Work required: Your response should consist of the entries below, reproduced exactly and without their images.

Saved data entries
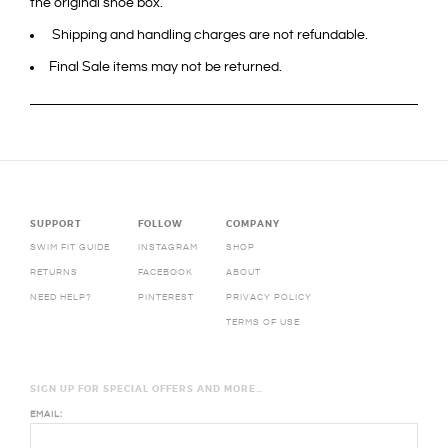
the original shoe box.
Shipping and handling charges are not refundable.
Final Sale items may not be returned.
SUPPORT
FOLLOW
COMPANY
SWIM FIT GUIDE
INSTAGRAM
SHOP
RETURNS
FACEBOOK
ABOUT
NEED HELP?
PINTEREST
PRIVACY POLICY
TERMS OF USE
SIGN UP FOR SPECIAL OFFERS AND MORE…
EMAIL:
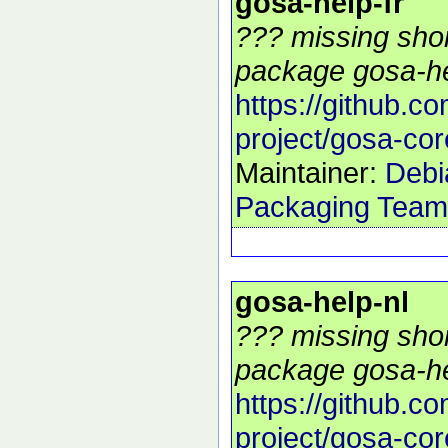
gosa-help-fr
??? missing shor
package gosa-hel
https://github.c
project/gosa-cor
Maintainer:
Debi
Packaging Team
gosa-help-nl
??? missing shor
package gosa-hel
https://github.c
project/gosa-cor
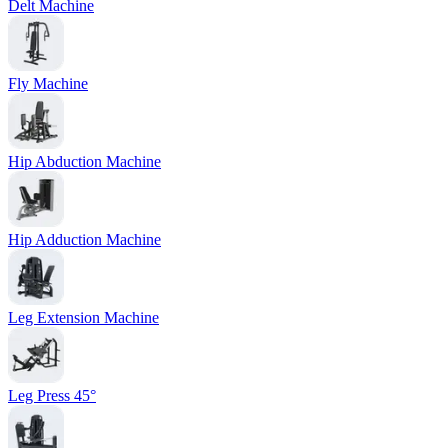
Delt Machine
Fly Machine
Hip Abduction Machine
Hip Adduction Machine
Leg Extension Machine
Leg Press 45°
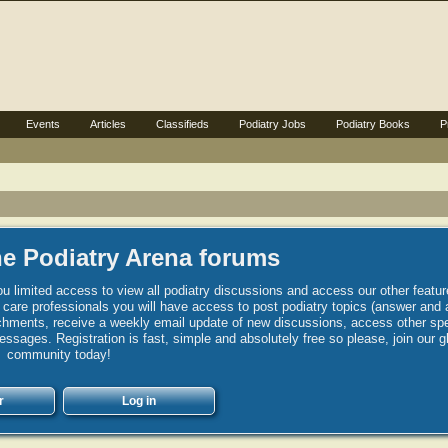
Events
Articles
Classifieds
Podiatry Jobs
Podiatry Books
P
e Podiatry Arena forums
u limited access to view all podiatry discussions and access our other featur
h care professionals you will have access to post podiatry topics (answer and 
hments, receive a weekly email update of new discussions, access other spec
sages. Registration is fast, simple and absolutely free so please, join our g
community today!
r
Log in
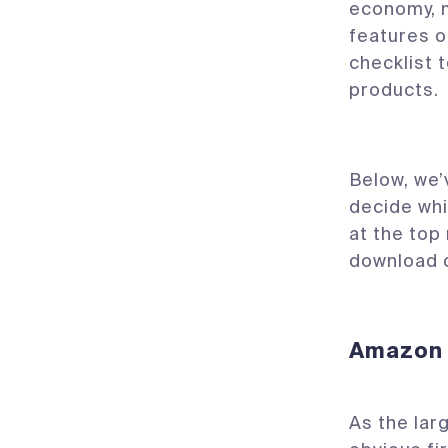
economy, m
features o
checklist 
products.
Below, we’
decide whi
at the top
download 
Amazon
As the lar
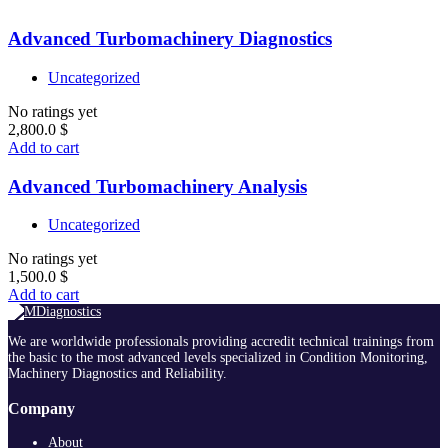
Advanced Turbomachinery Diagnostics
Uncategorized
No ratings yet
2,800.0
$
Add to cart
Advanced Turbomachinery Analysis
Uncategorized
No ratings yet
1,500.0
$
Add to cart
We are worldwide professionals providing accredit technical trainings from
the basic to the most advanced levels specialized in Condition Monitoring,
Machinery Diagnostics and Reliability.
Company
About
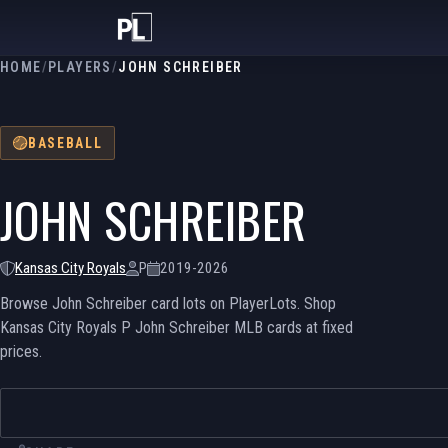
HOME
/
PLAYERS
/
JOHN SCHREIBER
BASEBALL
JOHN SCHREIBER
Kansas City Royals
P
2019-2026
Browse John Schreiber card lots on PlayerLots. Shop
Kansas City Royals P John Schreiber MLB cards at fixed
prices.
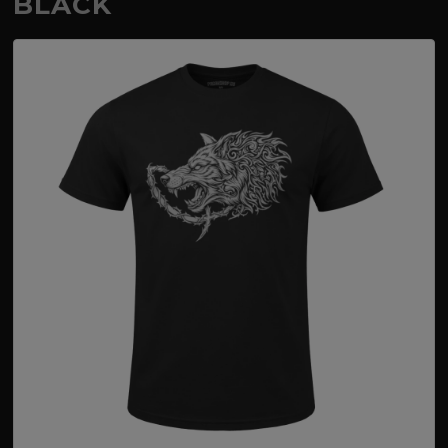
BLACK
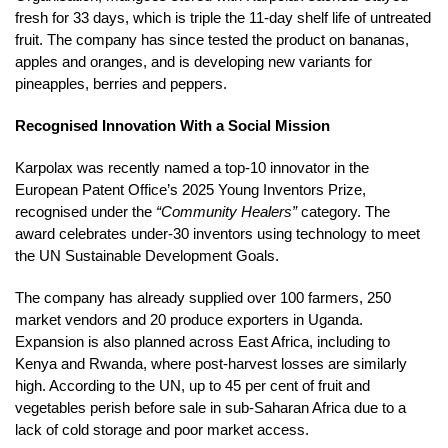
fresh for 33 days, which is triple the 11-day shelf life of untreated
fruit. The company has since tested the product on bananas,
apples and oranges, and is developing new variants for
pineapples, berries and peppers.
Recognised Innovation With a Social Mission
Karpolax was recently named a top-10 innovator in the
European Patent Office’s 2025 Young Inventors Prize,
recognised under the
“Community Healers”
category. The
award celebrates under-30 inventors using technology to meet
the UN Sustainable Development Goals.
The company has already supplied over 100 farmers, 250
market vendors and 20 produce exporters in Uganda.
Expansion is also planned across East Africa, including to
Kenya and Rwanda, where post-harvest losses are similarly
high. According to the UN, up to 45 per cent of fruit and
vegetables perish before sale in sub-Saharan Africa due to a
lack of cold storage and poor market access.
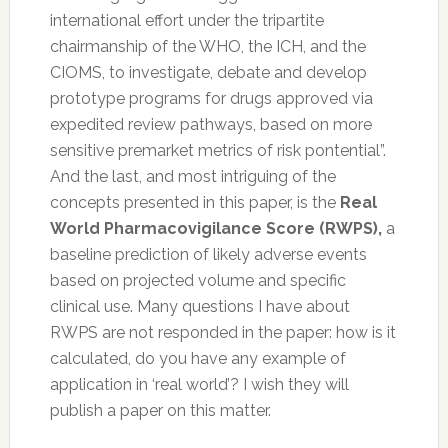
international effort under the tripartite
chairmanship of the WHO, the ICH, and the
CIOMS, to investigate, debate and develop
prototype programs for drugs approved via
expedited review pathways, based on more
sensitive premarket metrics of risk pontential”.
And the last, and most intriguing of the
concepts presented in this paper, is the
Real
World Pharmacovigilance Score (RWPS),
a
baseline prediction of likely adverse events
based on projected volume and specific
clinical use. Many questions I have about
RWPS are not responded in the paper: how is it
calculated, do you have any example of
application in ‘real world’? I wish they will
publish a paper on this matter.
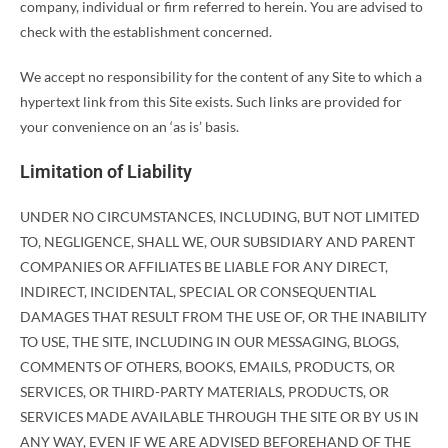
company, individual or firm referred to herein. You are advised to
check with the establishment concerned.
We accept no responsibility for the content of any Site to which a
hypertext link from this Site exists. Such links are provided for
your convenience on an ‘as is’ basis.
Limitation of Liability
UNDER NO CIRCUMSTANCES, INCLUDING, BUT NOT LIMITED
TO, NEGLIGENCE, SHALL WE, OUR SUBSIDIARY AND PARENT
COMPANIES OR AFFILIATES BE LIABLE FOR ANY DIRECT,
INDIRECT, INCIDENTAL, SPECIAL OR CONSEQUENTIAL
DAMAGES THAT RESULT FROM THE USE OF, OR THE INABILITY
TO USE, THE SITE, INCLUDING IN OUR MESSAGING, BLOGS,
COMMENTS OF OTHERS, BOOKS, EMAILS, PRODUCTS, OR
SERVICES, OR THIRD-PARTY MATERIALS, PRODUCTS, OR
SERVICES MADE AVAILABLE THROUGH THE SITE OR BY US IN
ANY WAY, EVEN IF WE ARE ADVISED BEFOREHAND OF THE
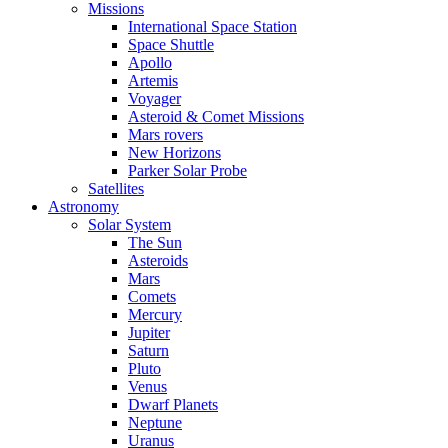
Missions
International Space Station
Space Shuttle
Apollo
Artemis
Voyager
Asteroid & Comet Missions
Mars rovers
New Horizons
Parker Solar Probe
Satellites
Astronomy
Solar System
The Sun
Asteroids
Mars
Comets
Mercury
Jupiter
Saturn
Pluto
Venus
Dwarf Planets
Neptune
Uranus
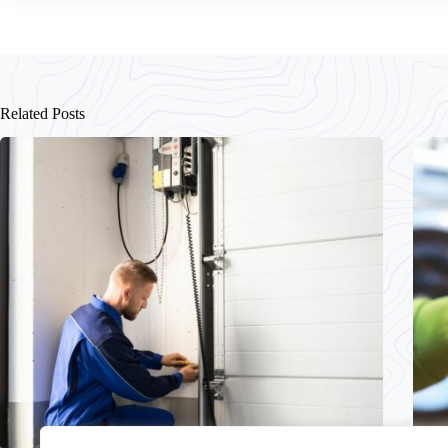
Related Posts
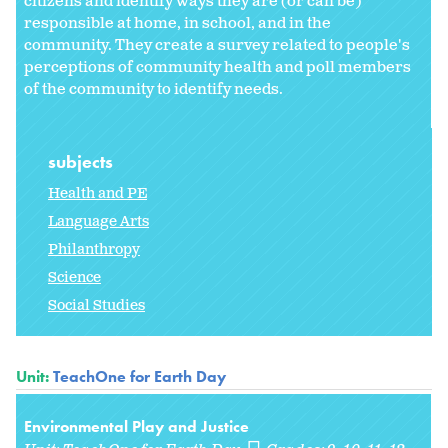
citizens and identify ways they are (or can be)
responsible at home, in school, and in the
community. They create a survey related to people's
perceptions of community health and poll members
of the community to identify needs.
subjects
Health and PE
Language Arts
Philanthropy
Science
Social Studies
Unit:
TeachOne for Earth Day
Environmental Play and Justice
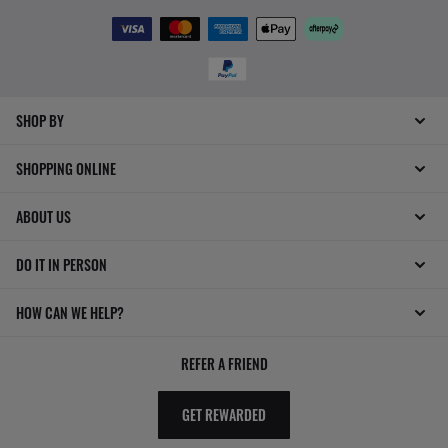
SHOP BY
SHOPPING ONLINE
ABOUT US
DO IT IN PERSON
HOW CAN WE HELP?
REFER A FRIEND
GET REWARDED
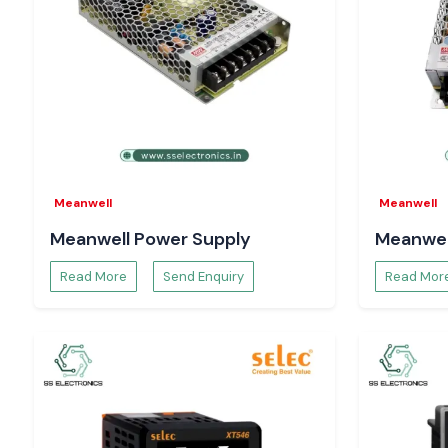
measured, and sensitive parts are not damaged.
Including:
Control circuits
Motors and drives
Automation electronics
Equipment for power distribution.
Consistent checking of the voltage aids system safety, and ad
to the running of the system and minimises the risks of long 
Meanwell
Meanwell
What Makes SS Electronics the Choice of Engin
Meanwell Power Supply
Meanwel
Buyers in Himachal Pradesh
System designers, maintenance engineers and procurement 
Read More
Send Enquiry
Read Mor
Electronics to be a reliable sourcing partner as well as provide 
Our advantages are:
Delivery of 100 per cent authentic Digital Volt meters.
Single-unit bulk and project-based orders.
Technical advice on the proper choice of Selec Digital Volt 
Time-constrained demand is supported using stock.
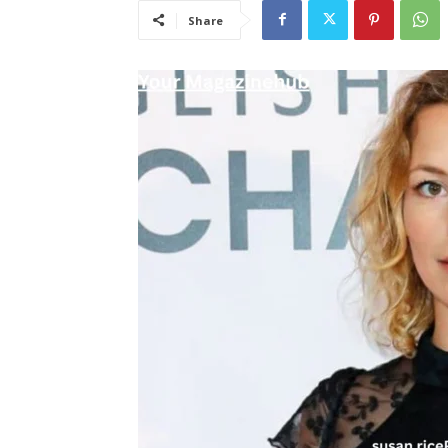
Share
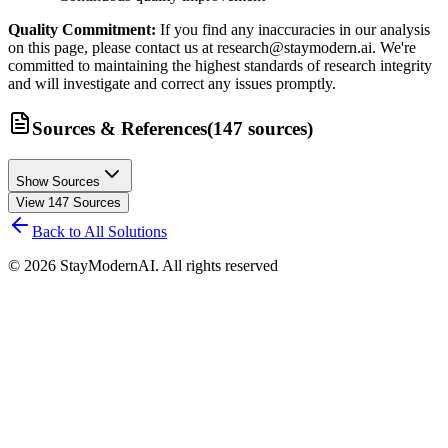
Quality Commitment:
If you find any inaccuracies in our analysis
on this page, please contact us at research@staymodern.ai. We're
committed to maintaining the highest standards of research integrity
and will investigate and correct any issues promptly.
Sources & References
(
147
sources
)
Show Sources
View
147
Sources
Back to All Solutions
©
2026
StayModernAI. All rights reserved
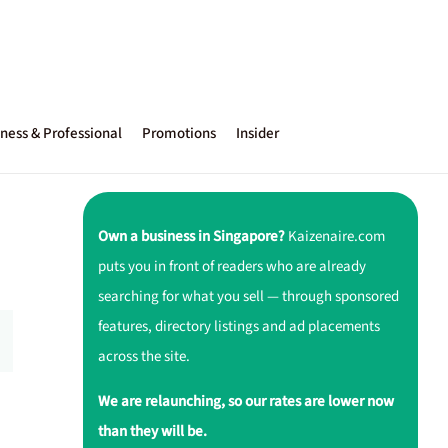
ness & Professional
Promotions
Insider
Own a business in Singapore?
Kaizenaire.com
puts you in front of readers who are already
searching for what you sell — through sponsored
features, directory listings and ad placements
across the site.
We are relaunching, so our rates are lower now
than they will be.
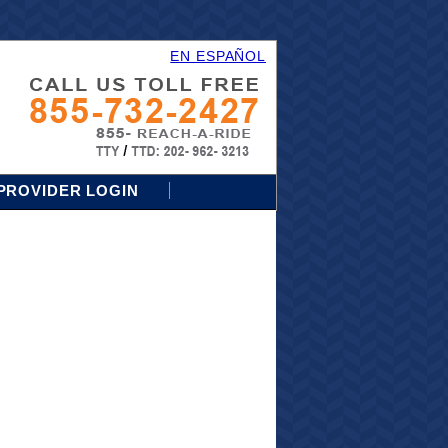
EN ESPAÑOL
PROVIDER LOGIN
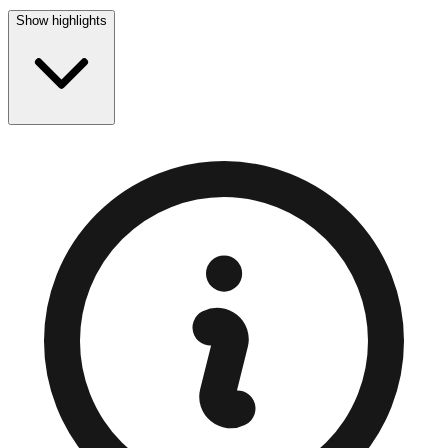
Show highlights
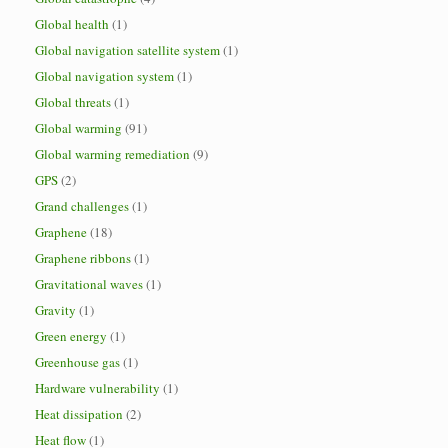
Global health
(1)
Global navigation satellite system
(1)
Global navigation system
(1)
Global threats
(1)
Global warming
(91)
Global warming remediation
(9)
GPS
(2)
Grand challenges
(1)
Graphene
(18)
Graphene ribbons
(1)
Gravitational waves
(1)
Gravity
(1)
Green energy
(1)
Greenhouse gas
(1)
Hardware vulnerability
(1)
Heat dissipation
(2)
Heat flow
(1)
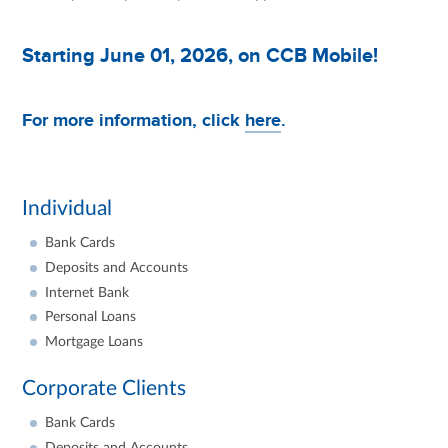
Starting June 01, 2026, on CCB Mobile!
For more information, click
here
.
Individual
Bank Cards
Deposits and Accounts
Internet Bank
Personal Loans
Mortgage Loans
Corporate Clients
Bank Cards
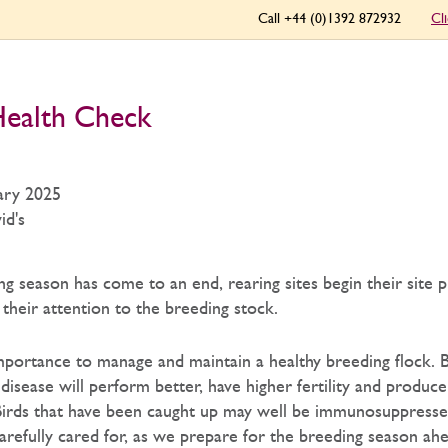
Call +44 (0)1392 872932
Cl
ealth Check
ary 2025
id's
g season has come to an end, rearing sites begin their site 
their attention to the breeding stock.
importance to manage and maintain a healthy breeding flock. B
disease will perform better, have higher fertility and produce
Birds that have been caught up may well be immunosuppresse
arefully cared for, as we prepare for the breeding season ahe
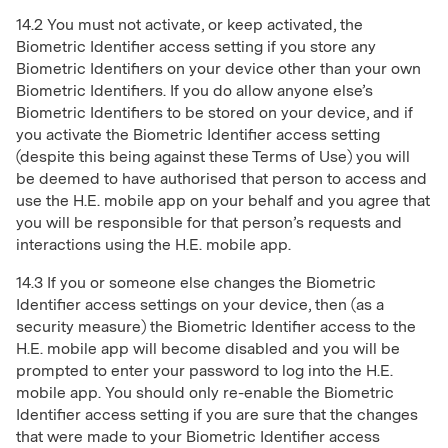
14.2 You must not activate, or keep activated, the
Biometric Identifier access setting if you store any
Biometric Identifiers on your device other than your own
Biometric Identifiers. If you do allow anyone else’s
Biometric Identifiers to be stored on your device, and if
you activate the Biometric Identifier access setting
(despite this being against these Terms of Use) you will
be deemed to have authorised that person to access and
use the H.E. mobile app on your behalf and you agree that
you will be responsible for that person’s requests and
interactions using the H.E. mobile app.
14.3 If you or someone else changes the Biometric
Identifier access settings on your device, then (as a
security measure) the Biometric Identifier access to the
H.E. mobile app will become disabled and you will be
prompted to enter your password to log into the H.E.
mobile app. You should only re-enable the Biometric
Identifier access setting if you are sure that the changes
that were made to your Biometric Identifier access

Solved problem:
the original shoe box.
Shipping and handling charges are not refundable.
Final Sale items may not be returned.
SUPPORT
FOLLOW
COMPANY
SWIM FIT GUIDE
INSTAGRAM
SHOP
RETURNS
FACEBOOK
ABOUT
NEED HELP?
PINTEREST
PRIVACY POLICY
TERMS OF USE
SIGN UP FOR SPECIAL OFFERS AND MORE…
EMAIL:
gosa-help-fr
??? missing shor
package gosa-hel
https://github.c
project/gosa-cor
Maintainer:
Debi
Packaging Team
gosa-help-nl
??? missing shor
package gosa-hel
https://github.c
project/gosa-cor
Delt Machine
Fly Machine
Hip Abduction Machine
Hip Adduction Machine
Leg Extension Machine
Leg Press 45°
Events
Articles
Classifieds
Podiatry Jobs
Podiatry Books
P
e Podiatry Arena forums
u limited access to view all podiatry discussions and access our other featur
h care professionals you will have access to post podiatry topics (answer and 
hments, receive a weekly email update of new discussions, access other spec
sages. Registration is fast, simple and absolutely free so please, join our g
community today!
r
Log in
economy, m
features o
checklist 
products.
Below, we’
decide whi
at the top
download 
Amazon
As the lar
Advanced Turbomachinery Diagnostics
Uncategorized
No ratings yet
2,800.0
$
Add to cart
Advanced Turbomachinery Analysis
Uncategorized
No ratings yet
1,500.0
$
Add to cart
We are worldwide professionals providing accredit technical trainings from
the basic to the most advanced levels specialized in Condition Monitoring,
Machinery Diagnostics and Reliability.
Company
About
HOME
/
PLAYERS
/
JOHN SCHREIBER
BASEBALL
JOHN SCHREIBER
Kansas City Royals
P
2019-2026
Browse John Schreiber card lots on PlayerLots. Shop
Kansas City Royals P John Schreiber MLB cards at fixed
prices.
BLACK
fresh for 33 days, which is triple the 11-day shelf life of untreated
fruit. The company has since tested the product on bananas,
apples and oranges, and is developing new variants for
pineapples, berries and peppers.
Recognised Innovation With a Social Mission
Karpolax was recently named a top-10 innovator in the
European Patent Office’s 2025 Young Inventors Prize,
recognised under the
“Community Healers”
category. The
award celebrates under-30 inventors using technology to meet
the UN Sustainable Development Goals.
The company has already supplied over 100 farmers, 250
market vendors and 20 produce exporters in Uganda.
Expansion is also planned across East Africa, including to
Kenya and Rwanda, where post-harvest losses are similarly
high. According to the UN, up to 45 per cent of fruit and
vegetables perish before sale in sub-Saharan Africa due to a
lack of cold storage and poor market access.
international effort under the tripartite
chairmanship of the WHO, the ICH, and the
CIOMS, to investigate, debate and develop
prototype programs for drugs approved via
expedited review pathways, based on more
sensitive premarket metrics of risk pontential”.
And the last, and most intriguing of the
concepts presented in this paper, is the
Real
World Pharmacovigilance Score (RWPS),
a
baseline prediction of likely adverse events
based on projected volume and specific
clinical use. Many questions I have about
RWPS are not responded in the paper: how is it
calculated, do you have any example of
application in ‘real world’? I wish they will
publish a paper on this matter.
company, individual or firm referred to herein. You are advised to
check with the establishment concerned.
We accept no responsibility for the content of any Site to which a
hypertext link from this Site exists. Such links are provided for
your convenience on an ‘as is’ basis.
Limitation of Liability
UNDER NO CIRCUMSTANCES, INCLUDING, BUT NOT LIMITED
TO, NEGLIGENCE, SHALL WE, OUR SUBSIDIARY AND PARENT
COMPANIES OR AFFILIATES BE LIABLE FOR ANY DIRECT,
INDIRECT, INCIDENTAL, SPECIAL OR CONSEQUENTIAL
DAMAGES THAT RESULT FROM THE USE OF, OR THE INABILITY
TO USE, THE SITE, INCLUDING IN OUR MESSAGING, BLOGS,
COMMENTS OF OTHERS, BOOKS, EMAILS, PRODUCTS, OR
SERVICES, OR THIRD-PARTY MATERIALS, PRODUCTS, OR
SERVICES MADE AVAILABLE THROUGH THE SITE OR BY US IN
ANY WAY, EVEN IF WE ARE ADVISED BEFOREHAND OF THE
Missions
International Space Station
Space Shuttle
Apollo
Artemis
Voyager
Asteroid & Comet Missions
Mars rovers
New Horizons
Parker Solar Probe
Satellites
Astronomy
Solar System
The Sun
Asteroids
Mars
Comets
Mercury
Jupiter
Saturn
Pluto
Venus
Dwarf Planets
Neptune
Uranus
Related Posts
citizens and identify ways they are (or can be)
responsible at home, in school, and in the
community. They create a survey related to people's
perceptions of community health and poll members
of the community to identify needs.
subjects
Health and PE
Language Arts
Philanthropy
Science
Social Studies
Unit:
TeachOne for Earth Day
Environmental Play and Justice
SHOP BY
SHOPPING ONLINE
ABOUT US
DO IT IN PERSON
HOW CAN WE HELP?
REFER A FRIEND
GET REWARDED
measured, and sensitive parts are not damaged.
Including:
Control circuits
Motors and drives
Automation electronics
Equipment for power distribution.
Consistent checking of the voltage aids system safety, and ad
to the running of the system and minimises the risks of long 
Meanwell
Meanwell
What Makes SS Electronics the Choice of Engin
Meanwell Power Supply
Meanwel
Buyers in Himachal Pradesh
System designers, maintenance engineers and procurement 
Read More
Send Enquiry
Read Mor
Electronics to be a reliable sourcing partner as well as provide 
Our advantages are:
Delivery of 100 per cent authentic Digital Volt meters.
Single-unit bulk and project-based orders.
Technical advice on the proper choice of Selec Digital Volt 
Time-constrained demand is supported using stock.
Share
Quality Commitment:
If you find any inaccuracies in our analysis
on this page, please contact us at research@staymodern.ai. We're
committed to maintaining the highest standards of research integrity
and will investigate and correct any issues promptly.
Sources & References
(
147
sources
)
Show Sources
View
147
Sources
Back to All Solutions
©
2026
StayModernAI. All rights reserved
ness & Professional
Promotions
Insider
Own a business in Singapore?
Kaizenaire.com
puts you in front of readers who are already
searching for what you sell — through sponsored
features, directory listings and ad placements
across the site.
We are relaunching, so our rates are lower now
than they will be.
EN ESPAÑOL
PROVIDER LOGIN
Show highlights
Global health
(1)
Global navigation satellite system
(1)
Global navigation system
(1)
Global threats
(1)
Global warming
(91)
Global warming remediation
(9)
GPS
(2)
Grand challenges
(1)
Graphene
(18)
Graphene ribbons
(1)
Gravitational waves
(1)
Gravity
(1)
Green energy
(1)
Greenhouse gas
(1)
Hardware vulnerability
(1)
Heat dissipation
(2)
Heat flow
(1)
Starting June 01, 2026, on CCB Mobile!
For more information, click
here
.
Individual
Bank Cards
Deposits and Accounts
Internet Bank
Personal Loans
Mortgage Loans
Corporate Clients
Bank Cards
Call +44 (0)1392 872932
Cl
ealth Check
ary 2025
id's
g season has come to an end, rearing sites begin their site 
their attention to the breeding stock.
importance to manage and maintain a healthy breeding flock. B
disease will perform better, have higher fertility and produce
Birds that have been caught up may well be immunosuppresse
arefully cared for, as we prepare for the breeding season ahe
14.2 You must not activate, or keep activated, the
Biometric Identifier access setting if you store any
Biometric Identifiers on your device other than your own
Biometric Identifiers. If you do allow anyone else’s
Biometric Identifiers to be stored on your device, and if
you activate the Biometric Identifier access setting
(despite this being against these Terms of Use) you will
be deemed to have authorised that person to access and
use the H.E. mobile app on your behalf and you agree that
you will be responsible for that person’s requests and
interactions using the H.E. mobile app.
14.3 If you or someone else changes the Biometric
Identifier access settings on your device, then (as a
security measure) the Biometric Identifier access to the
H.E. mobile app will become disabled and you will be
prompted to enter your password to log into the H.E.
mobile app. You should only re-enable the Biometric
Identifier access setting if you are sure that the changes
that were made to your Biometric Identifier access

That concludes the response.